Il détailla le jeune garçon. Il ne pouvait distinguer que le bas de son visage, mais il lui semblait étrangement familier, comme quelqu'un qu'il aurait connu très longtemps auparavant, mais jamais complètement oublié. Ce sentiment le mettait très mal à l'aise.

" Dis moi, est ce que je te connais ? "

" Bien sûr ", répondit l'autre, un sourire dans la voix, " quant à l'endroit où nous sommes… Je n'en suis pas trop sûr, quelque part au nord de Londres. "

" Mais, pourquoi ? Qu'est ce qu'on fait là ? Qu'est ce qu'il se passe après ? "

" Là, nous attendons quelqu'un. Ce qu'il se passe après… c'est difficile à dire, tout ne s'est pas déroulé comme prévu… ". Il semblait plus soucieux.

Un coup léger fut frappé à la porte. Le garçon l'ouvrit et une chouette blanche alla se poser majestueusement sur le banc crasseux.

" Ha, enfin ! Tu en as mis, du temps… "

La chouette émis un ululement outré et lui tourna le dos.

" Oh, arrête un peu ! Je suis certain que tu as traîné en chemin pour chasser les musaraignes. "

Offusqué, l'animal ne sembla pas juger utile de lui répondre. Le garçon se tourna vers Sirius.

" Il ne va pas tarder. Il arrive, n'est ce pas ? ", ajouta t-il a l'intention de la chouette.

L'oiseau lui jeta un regard hautain, comme pour dire " non, mais tu me prends pour qui ? "

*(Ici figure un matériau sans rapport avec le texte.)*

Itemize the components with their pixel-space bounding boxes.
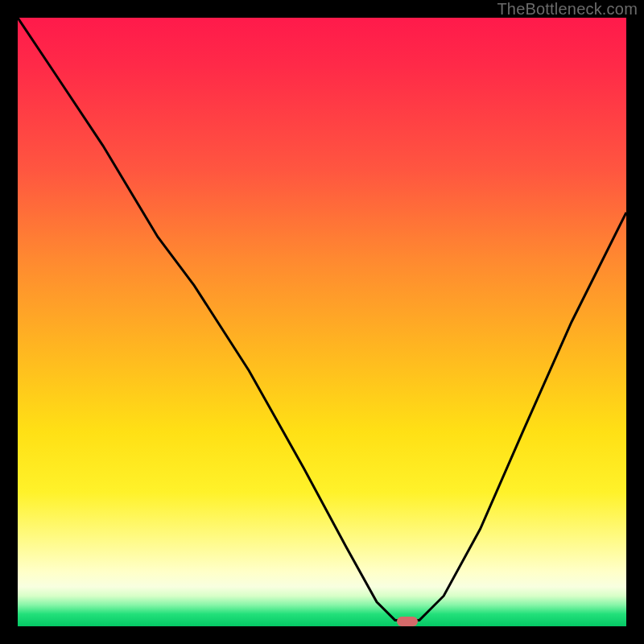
plot-area [18,18,626,626]
curve-line [18,18,626,620]
optimum-marker [397,617,418,626]
chart-frame: TheBottleneck.com [0,0,644,644]
bottleneck-curve [18,18,626,626]
watermark-text: TheBottleneck.com [497,0,638,19]
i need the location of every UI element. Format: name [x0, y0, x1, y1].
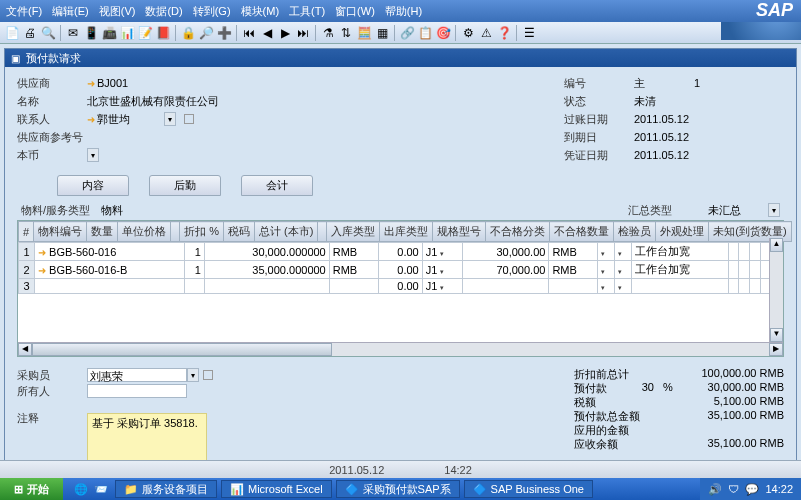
menu-help[interactable]: 帮助(H)	[385, 4, 422, 19]
dp-pct[interactable]: 30	[642, 381, 654, 393]
col-tax[interactable]: 税码	[223, 222, 254, 242]
buyer-dropdown[interactable]: ▾	[187, 368, 199, 382]
itemtype-value[interactable]: 物料	[101, 203, 123, 218]
status-date: 2011.05.12	[329, 464, 384, 476]
contact-browse-icon[interactable]	[184, 114, 194, 124]
menu-modules[interactable]: 模块(M)	[241, 4, 280, 19]
scroll-down-icon[interactable]: ▼	[770, 328, 783, 342]
tb-layout-icon[interactable]: ▦	[374, 25, 390, 41]
menu-edit[interactable]: 编辑(E)	[52, 4, 89, 19]
tray-clock[interactable]: 14:22	[765, 483, 793, 495]
col-spec[interactable]: 规格型号	[433, 222, 486, 242]
tb-settings-icon[interactable]: ⚙	[460, 25, 476, 41]
task-item[interactable]: 🔷SAP Business One	[464, 480, 593, 498]
link-arrow-icon[interactable]: ➜	[87, 114, 95, 125]
post-value[interactable]: 2011.05.12	[634, 113, 689, 125]
col-total[interactable]: 总计 (本市)	[254, 222, 317, 242]
itemtype-label: 物料/服务类型	[21, 203, 101, 218]
tb-link-icon[interactable]: 🔗	[399, 25, 415, 41]
task-item[interactable]: 📁服务设备项目	[115, 480, 217, 498]
col-inspector[interactable]: 检验员	[614, 222, 656, 242]
tb-next-icon[interactable]: ▶	[277, 25, 293, 41]
form-titlebar[interactable]: ▣ 预付款请求	[5, 49, 796, 67]
task-item[interactable]: 🔷采购预付款SAP系	[336, 480, 460, 498]
pre-disc-label: 折扣前总计	[574, 367, 629, 381]
start-button[interactable]: ⊞ 开始	[0, 478, 63, 500]
col-disc[interactable]: 折扣 %	[180, 222, 224, 242]
buyer-value[interactable]: 刘惠荣	[87, 368, 187, 382]
tb-first-icon[interactable]: ⏮	[241, 25, 257, 41]
tb-fax-icon[interactable]: 📠	[101, 25, 117, 41]
col-nc-qty[interactable]: 不合格数量	[550, 222, 614, 242]
col-in[interactable]: 入库类型	[327, 222, 380, 242]
link-arrow-icon[interactable]: ➜	[87, 78, 95, 89]
col-nc-class[interactable]: 不合格分类	[486, 222, 550, 242]
tb-sms-icon[interactable]: 📱	[83, 25, 99, 41]
tb-pdf-icon[interactable]: 📕	[155, 25, 171, 41]
quicklaunch-icon[interactable]: 📨	[91, 483, 111, 496]
scroll-left-icon[interactable]: ◀	[18, 343, 32, 356]
tb-find-icon[interactable]: 🔎	[198, 25, 214, 41]
tb-word-icon[interactable]: 📝	[137, 25, 153, 41]
sumtype-dropdown[interactable]: ▾	[768, 203, 780, 217]
tb-export-icon[interactable]: 📊	[119, 25, 135, 41]
col-item[interactable]: 物料编号	[34, 222, 87, 242]
table-row[interactable]: 30.00J1 ▾▾▾	[19, 279, 783, 294]
owner-value[interactable]	[87, 384, 187, 398]
tb-prev-icon[interactable]: ◀	[259, 25, 275, 41]
menu-tools[interactable]: 工具(T)	[289, 4, 325, 19]
due-value[interactable]: 2011.05.12	[634, 131, 689, 143]
tb-alert-icon[interactable]: ⚠	[478, 25, 494, 41]
tb-help-icon[interactable]: ❓	[496, 25, 512, 41]
tab-accounting[interactable]: 会计	[241, 175, 313, 196]
tb-new-icon[interactable]: 📄	[4, 25, 20, 41]
tb-last-icon[interactable]: ⏭	[295, 25, 311, 41]
currency-dropdown[interactable]: ▾	[87, 148, 99, 162]
scroll-up-icon[interactable]: ▲	[770, 238, 783, 252]
tb-email-icon[interactable]: ✉	[65, 25, 81, 41]
table-row[interactable]: 2➜ BGB-560-016-B135,000.000000RMB0.00J1 …	[19, 261, 783, 279]
col-rownum[interactable]: #	[19, 222, 34, 242]
scroll-right-icon[interactable]: ▶	[769, 343, 783, 356]
tb-sort-icon[interactable]: ⇅	[338, 25, 354, 41]
tb-preview-icon[interactable]: 🔍	[40, 25, 56, 41]
tb-context-icon[interactable]: ☰	[521, 25, 537, 41]
tb-target-icon[interactable]: 🎯	[435, 25, 451, 41]
tab-content[interactable]: 内容	[57, 175, 129, 196]
grid-hscroll[interactable]: ◀ ▶	[18, 342, 783, 356]
menu-view[interactable]: 视图(V)	[99, 4, 136, 19]
contact-dropdown[interactable]: ▾	[164, 112, 176, 126]
remark-value[interactable]: 基于 采购订单 35818.	[87, 413, 207, 463]
doc-value[interactable]: 2011.05.12	[634, 149, 689, 161]
menu-file[interactable]: 文件(F)	[6, 4, 42, 19]
menu-window[interactable]: 窗口(W)	[335, 4, 375, 19]
tb-lock-icon[interactable]: 🔒	[180, 25, 196, 41]
buyer-browse-icon[interactable]	[203, 370, 213, 380]
tab-logistics[interactable]: 后勤	[149, 175, 221, 196]
menu-goto[interactable]: 转到(G)	[193, 4, 231, 19]
menu-data[interactable]: 数据(D)	[145, 4, 182, 19]
tray-icon[interactable]: 🛡	[728, 483, 739, 495]
tb-add-icon[interactable]: ➕	[216, 25, 232, 41]
col-qty[interactable]: 数量	[87, 222, 118, 242]
col-price[interactable]: 单位价格	[118, 222, 171, 242]
form-title: 预付款请求	[26, 51, 81, 66]
contact-value[interactable]: 郭世均	[97, 112, 130, 127]
col-out[interactable]: 出库类型	[380, 222, 433, 242]
tb-calc-icon[interactable]: 🧮	[356, 25, 372, 41]
no-value[interactable]: 1	[694, 77, 700, 89]
quicklaunch-icon[interactable]: 🌐	[71, 483, 91, 496]
tray-icon[interactable]: 💬	[745, 483, 759, 496]
sumtype-value[interactable]: 未汇总	[708, 203, 768, 218]
tb-print-icon[interactable]: 🖨	[22, 25, 38, 41]
grid-vscroll[interactable]: ▲ ▼	[769, 238, 783, 342]
tb-filter-icon[interactable]: ⚗	[320, 25, 336, 41]
task-item[interactable]: 📊Microsoft Excel	[221, 480, 332, 498]
table-row[interactable]: 1➜ BGB-560-016130,000.000000RMB0.00J1 ▾3…	[19, 243, 783, 261]
status-label: 状态	[564, 94, 634, 109]
tray-icon[interactable]: 🔊	[708, 483, 722, 496]
scroll-thumb[interactable]	[32, 343, 332, 356]
col-surface[interactable]: 外观处理	[656, 222, 709, 242]
vendor-value[interactable]: BJ001	[97, 77, 128, 89]
tb-base-icon[interactable]: 📋	[417, 25, 433, 41]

" Qui arrive ? ", risqua Sirius

" Qui ? Mais Lupin, bien sûr ! ", cela sonnait comme une évidence.

" R… Rémus ? Mais comment est ce que… "

" Parce que je lui ai demandé. Nous avons besoin d'aide et je ne vois pas qui d'autre pourrait gober ton histoire. A part peut être Dumbledore, mais il est assez occupé, en ce moment. "

Sirius ne comprenait rien

Il décida néanmoins de cesser de poser des questions, acceptant le fait que, depuis le début de la semaine, il n'avait plus aucun contrôle sur son existence.

Il s'écoula près de cinq minutes sans qu'il ne vienne personne. Sirius vit que son hôte semblait s'impatienter, jetant des regards de plus en plus soupçonneux à sa chouette.

Puis, de nouveaux, on frappa à la porte.